Print the data below exactly, but only the lines from the one containing "SHBET – Leading" down to the one containing "smart to act", inclusive.

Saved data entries

◇ ◇ ◇ ◇ ◇ ◇ ◇

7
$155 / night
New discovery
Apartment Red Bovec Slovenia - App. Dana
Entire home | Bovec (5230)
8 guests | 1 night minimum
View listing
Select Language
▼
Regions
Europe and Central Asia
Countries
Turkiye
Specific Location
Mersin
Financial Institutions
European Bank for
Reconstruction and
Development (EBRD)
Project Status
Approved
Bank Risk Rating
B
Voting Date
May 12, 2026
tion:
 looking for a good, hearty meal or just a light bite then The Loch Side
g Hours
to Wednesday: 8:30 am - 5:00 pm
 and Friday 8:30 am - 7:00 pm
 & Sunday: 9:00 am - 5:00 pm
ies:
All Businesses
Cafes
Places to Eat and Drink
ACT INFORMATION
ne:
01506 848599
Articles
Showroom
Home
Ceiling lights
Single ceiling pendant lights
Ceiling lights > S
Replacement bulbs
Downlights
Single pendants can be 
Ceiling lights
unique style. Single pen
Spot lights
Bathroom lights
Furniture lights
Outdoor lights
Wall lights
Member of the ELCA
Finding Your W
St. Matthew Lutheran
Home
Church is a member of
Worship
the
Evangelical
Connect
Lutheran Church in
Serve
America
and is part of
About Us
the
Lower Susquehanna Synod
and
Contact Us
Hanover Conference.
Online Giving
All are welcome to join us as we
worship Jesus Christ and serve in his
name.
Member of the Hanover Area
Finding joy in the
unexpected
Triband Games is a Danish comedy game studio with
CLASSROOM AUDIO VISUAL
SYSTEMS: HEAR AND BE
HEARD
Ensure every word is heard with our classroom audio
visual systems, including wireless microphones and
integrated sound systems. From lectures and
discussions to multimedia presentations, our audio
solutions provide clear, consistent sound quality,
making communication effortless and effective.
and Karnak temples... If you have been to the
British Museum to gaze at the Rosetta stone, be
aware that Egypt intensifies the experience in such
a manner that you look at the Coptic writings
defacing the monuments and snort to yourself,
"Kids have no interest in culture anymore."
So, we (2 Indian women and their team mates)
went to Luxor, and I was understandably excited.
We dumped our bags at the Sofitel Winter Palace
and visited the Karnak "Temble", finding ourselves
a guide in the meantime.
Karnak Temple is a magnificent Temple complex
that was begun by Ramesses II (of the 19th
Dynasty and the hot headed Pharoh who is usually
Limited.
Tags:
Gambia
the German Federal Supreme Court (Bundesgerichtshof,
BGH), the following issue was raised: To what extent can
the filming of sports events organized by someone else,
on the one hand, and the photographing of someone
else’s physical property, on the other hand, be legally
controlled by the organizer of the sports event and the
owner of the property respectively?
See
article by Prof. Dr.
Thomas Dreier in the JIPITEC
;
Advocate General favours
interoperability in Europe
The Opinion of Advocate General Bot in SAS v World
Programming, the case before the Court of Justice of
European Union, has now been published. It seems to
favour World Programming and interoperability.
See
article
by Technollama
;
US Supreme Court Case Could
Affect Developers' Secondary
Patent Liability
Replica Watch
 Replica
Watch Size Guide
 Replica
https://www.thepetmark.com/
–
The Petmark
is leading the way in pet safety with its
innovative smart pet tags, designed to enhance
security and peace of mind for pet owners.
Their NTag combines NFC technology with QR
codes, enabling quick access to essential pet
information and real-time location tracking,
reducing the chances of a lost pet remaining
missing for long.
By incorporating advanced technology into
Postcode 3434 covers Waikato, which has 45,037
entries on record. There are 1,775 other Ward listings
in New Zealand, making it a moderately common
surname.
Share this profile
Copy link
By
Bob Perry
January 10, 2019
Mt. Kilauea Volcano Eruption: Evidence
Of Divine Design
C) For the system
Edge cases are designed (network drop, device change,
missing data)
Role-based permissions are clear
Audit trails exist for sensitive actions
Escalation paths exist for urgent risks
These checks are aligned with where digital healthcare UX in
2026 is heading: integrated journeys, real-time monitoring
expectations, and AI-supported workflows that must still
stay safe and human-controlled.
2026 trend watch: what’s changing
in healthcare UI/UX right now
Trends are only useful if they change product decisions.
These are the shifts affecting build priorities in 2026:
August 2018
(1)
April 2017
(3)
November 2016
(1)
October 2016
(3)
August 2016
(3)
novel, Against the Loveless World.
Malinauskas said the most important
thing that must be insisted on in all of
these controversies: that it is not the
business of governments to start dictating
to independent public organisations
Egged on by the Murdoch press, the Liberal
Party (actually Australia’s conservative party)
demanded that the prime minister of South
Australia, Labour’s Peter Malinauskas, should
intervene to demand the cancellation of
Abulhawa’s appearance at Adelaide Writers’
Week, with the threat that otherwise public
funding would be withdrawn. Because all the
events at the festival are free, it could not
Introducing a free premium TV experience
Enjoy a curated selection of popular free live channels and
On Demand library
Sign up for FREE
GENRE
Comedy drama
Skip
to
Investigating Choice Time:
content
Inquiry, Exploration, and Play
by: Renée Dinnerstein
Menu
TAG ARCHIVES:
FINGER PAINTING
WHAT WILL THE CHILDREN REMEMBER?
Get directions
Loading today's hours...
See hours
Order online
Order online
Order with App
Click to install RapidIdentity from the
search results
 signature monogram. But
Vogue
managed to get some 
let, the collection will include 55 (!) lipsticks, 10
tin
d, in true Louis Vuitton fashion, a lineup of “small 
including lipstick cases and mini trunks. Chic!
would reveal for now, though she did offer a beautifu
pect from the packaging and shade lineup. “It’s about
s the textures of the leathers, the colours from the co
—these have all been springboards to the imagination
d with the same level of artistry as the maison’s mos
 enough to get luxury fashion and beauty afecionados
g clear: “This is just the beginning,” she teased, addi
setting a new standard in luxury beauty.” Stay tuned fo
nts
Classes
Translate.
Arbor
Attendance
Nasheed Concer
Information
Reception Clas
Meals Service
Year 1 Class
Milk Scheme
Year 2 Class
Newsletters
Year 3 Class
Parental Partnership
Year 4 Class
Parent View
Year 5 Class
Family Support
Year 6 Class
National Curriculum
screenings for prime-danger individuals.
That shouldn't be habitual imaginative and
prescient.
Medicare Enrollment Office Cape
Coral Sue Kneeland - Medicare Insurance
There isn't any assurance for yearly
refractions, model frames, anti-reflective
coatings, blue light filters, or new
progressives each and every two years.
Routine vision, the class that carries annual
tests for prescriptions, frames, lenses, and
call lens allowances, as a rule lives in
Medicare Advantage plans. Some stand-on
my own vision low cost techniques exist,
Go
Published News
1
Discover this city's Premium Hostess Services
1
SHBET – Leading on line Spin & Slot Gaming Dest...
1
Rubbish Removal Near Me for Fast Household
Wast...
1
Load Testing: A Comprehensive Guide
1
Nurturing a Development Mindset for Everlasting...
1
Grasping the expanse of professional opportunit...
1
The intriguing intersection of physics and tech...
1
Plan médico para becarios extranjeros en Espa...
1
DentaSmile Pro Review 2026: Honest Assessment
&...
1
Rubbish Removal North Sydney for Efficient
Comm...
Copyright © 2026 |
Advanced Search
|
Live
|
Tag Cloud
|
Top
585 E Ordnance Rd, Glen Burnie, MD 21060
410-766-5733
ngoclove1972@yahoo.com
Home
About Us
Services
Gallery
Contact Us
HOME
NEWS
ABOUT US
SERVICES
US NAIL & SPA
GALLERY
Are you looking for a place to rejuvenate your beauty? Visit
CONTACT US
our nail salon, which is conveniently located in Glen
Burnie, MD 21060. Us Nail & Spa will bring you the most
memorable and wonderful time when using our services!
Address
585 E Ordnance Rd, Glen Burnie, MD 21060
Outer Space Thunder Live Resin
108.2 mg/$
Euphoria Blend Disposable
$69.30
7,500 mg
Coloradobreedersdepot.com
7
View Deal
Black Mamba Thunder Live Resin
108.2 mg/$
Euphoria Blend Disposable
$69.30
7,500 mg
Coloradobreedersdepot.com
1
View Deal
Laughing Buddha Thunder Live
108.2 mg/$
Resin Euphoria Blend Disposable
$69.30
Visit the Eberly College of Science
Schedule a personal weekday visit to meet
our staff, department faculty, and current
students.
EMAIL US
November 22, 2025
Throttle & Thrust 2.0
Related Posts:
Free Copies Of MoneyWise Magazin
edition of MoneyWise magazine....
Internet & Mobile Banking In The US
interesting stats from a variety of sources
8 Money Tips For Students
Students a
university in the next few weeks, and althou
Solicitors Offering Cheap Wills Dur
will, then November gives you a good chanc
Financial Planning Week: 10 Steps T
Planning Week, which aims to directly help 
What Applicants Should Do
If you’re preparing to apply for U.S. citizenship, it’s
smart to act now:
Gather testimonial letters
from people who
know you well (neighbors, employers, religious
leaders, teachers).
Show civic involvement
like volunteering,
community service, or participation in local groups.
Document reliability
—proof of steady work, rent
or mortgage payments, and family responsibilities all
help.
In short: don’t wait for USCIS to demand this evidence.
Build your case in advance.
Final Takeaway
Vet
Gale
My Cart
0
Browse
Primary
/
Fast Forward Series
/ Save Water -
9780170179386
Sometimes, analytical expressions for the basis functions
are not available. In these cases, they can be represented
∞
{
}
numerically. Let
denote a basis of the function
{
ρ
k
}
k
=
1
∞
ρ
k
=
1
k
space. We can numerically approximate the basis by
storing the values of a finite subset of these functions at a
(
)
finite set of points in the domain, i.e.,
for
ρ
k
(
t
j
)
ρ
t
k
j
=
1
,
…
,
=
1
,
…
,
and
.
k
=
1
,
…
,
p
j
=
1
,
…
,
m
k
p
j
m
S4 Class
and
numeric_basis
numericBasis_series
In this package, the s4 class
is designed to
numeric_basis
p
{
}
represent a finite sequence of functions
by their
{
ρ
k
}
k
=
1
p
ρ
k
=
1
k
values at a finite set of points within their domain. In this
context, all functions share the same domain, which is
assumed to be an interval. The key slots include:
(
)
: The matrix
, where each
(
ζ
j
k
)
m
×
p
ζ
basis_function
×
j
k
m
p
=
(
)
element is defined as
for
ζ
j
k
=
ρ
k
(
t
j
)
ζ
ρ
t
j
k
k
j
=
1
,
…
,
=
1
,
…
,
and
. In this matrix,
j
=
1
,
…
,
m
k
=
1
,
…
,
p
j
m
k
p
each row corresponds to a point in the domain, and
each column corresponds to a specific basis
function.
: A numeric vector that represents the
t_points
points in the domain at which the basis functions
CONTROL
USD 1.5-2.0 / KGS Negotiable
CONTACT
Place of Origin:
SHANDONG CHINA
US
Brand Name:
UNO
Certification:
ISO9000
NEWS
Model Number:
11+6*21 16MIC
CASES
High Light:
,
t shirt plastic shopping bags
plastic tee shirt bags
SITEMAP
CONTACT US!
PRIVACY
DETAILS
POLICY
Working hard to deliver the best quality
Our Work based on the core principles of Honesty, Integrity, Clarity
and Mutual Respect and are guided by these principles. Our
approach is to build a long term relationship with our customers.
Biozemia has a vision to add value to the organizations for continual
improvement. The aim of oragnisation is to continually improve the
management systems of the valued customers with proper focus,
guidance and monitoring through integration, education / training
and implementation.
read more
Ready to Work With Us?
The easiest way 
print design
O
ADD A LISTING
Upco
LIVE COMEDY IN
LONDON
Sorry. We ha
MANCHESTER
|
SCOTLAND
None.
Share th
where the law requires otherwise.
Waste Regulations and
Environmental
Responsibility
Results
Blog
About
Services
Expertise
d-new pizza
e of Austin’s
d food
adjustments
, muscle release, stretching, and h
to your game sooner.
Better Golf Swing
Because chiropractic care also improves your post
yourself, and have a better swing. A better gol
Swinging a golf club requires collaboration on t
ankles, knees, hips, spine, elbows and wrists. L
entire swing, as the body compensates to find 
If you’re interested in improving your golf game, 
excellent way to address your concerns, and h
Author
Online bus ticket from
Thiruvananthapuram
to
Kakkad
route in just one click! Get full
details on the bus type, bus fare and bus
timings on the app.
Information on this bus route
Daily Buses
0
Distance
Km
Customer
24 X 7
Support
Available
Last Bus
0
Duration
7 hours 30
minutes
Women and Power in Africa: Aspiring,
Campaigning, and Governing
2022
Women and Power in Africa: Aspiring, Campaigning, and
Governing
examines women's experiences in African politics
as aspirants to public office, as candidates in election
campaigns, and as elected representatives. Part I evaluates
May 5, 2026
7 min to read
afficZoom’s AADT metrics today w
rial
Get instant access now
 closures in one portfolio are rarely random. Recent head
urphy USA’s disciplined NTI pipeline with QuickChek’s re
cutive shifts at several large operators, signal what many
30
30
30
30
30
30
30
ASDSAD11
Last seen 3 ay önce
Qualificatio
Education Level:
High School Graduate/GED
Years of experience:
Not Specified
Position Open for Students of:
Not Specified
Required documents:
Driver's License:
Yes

◇ ◇ ◇ ◇ ◇ ◇ ◇

§ Response to this exercise
SHBET – Leading on line Spin & Slot Gaming Dest...
1
Rubbish Removal Near Me for Fast Household
Wast...
1
Load Testing: A Comprehensive Guide
1
Nurturing a Development Mindset for Everlasting...
1
Grasping the expanse of professional opportunit...
1
The intriguing intersection of physics and tech...
1
Plan médico para becarios extranjeros en Espa...
1
DentaSmile Pro Review 2026: Honest Assessment
&...
1
Rubbish Removal North Sydney for Efficient
Comm...
Copyright © 2026 |
Advanced Search
|
Live
|
Tag Cloud
|
Top
585 E Ordnance Rd, Glen Burnie, MD 21060
410-766-5733
ngoclove1972@yahoo.com
Home
About Us
Services
Gallery
Contact Us
HOME
NEWS
ABOUT US
SERVICES
US NAIL & SPA
GALLERY
Are you looking for a place to rejuvenate your beauty? Visit
CONTACT US
our nail salon, which is conveniently located in Glen
Burnie, MD 21060. Us Nail & Spa will bring you the most
memorable and wonderful time when using our services!
Address
585 E Ordnance Rd, Glen Burnie, MD 21060
Outer Space Thunder Live Resin
108.2 mg/$
Euphoria Blend Disposable
$69.30
7,500 mg
Coloradobreedersdepot.com
7
View Deal
Black Mamba Thunder Live Resin
108.2 mg/$
Euphoria Blend Disposable
$69.30
7,500 mg
Coloradobreedersdepot.com
1
View Deal
Laughing Buddha Thunder Live
108.2 mg/$
Resin Euphoria Blend Disposable
$69.30
Visit the Eberly College of Science
Schedule a personal weekday visit to meet
our staff, department faculty, and current
students.
EMAIL US
November 22, 2025
Throttle & Thrust 2.0
Related Posts:
Free Copies Of MoneyWise Magazin
edition of MoneyWise magazine....
Internet & Mobile Banking In The US
interesting stats from a variety of sources
8 Money Tips For Students
Students a
university in the next few weeks, and althou
Solicitors Offering Cheap Wills Dur
will, then November gives you a good chanc
Financial Planning Week: 10 Steps T
Planning Week, which aims to directly help 
What Applicants Should Do
If you’re preparing to apply for U.S. citizenship, it’s
smart to act now:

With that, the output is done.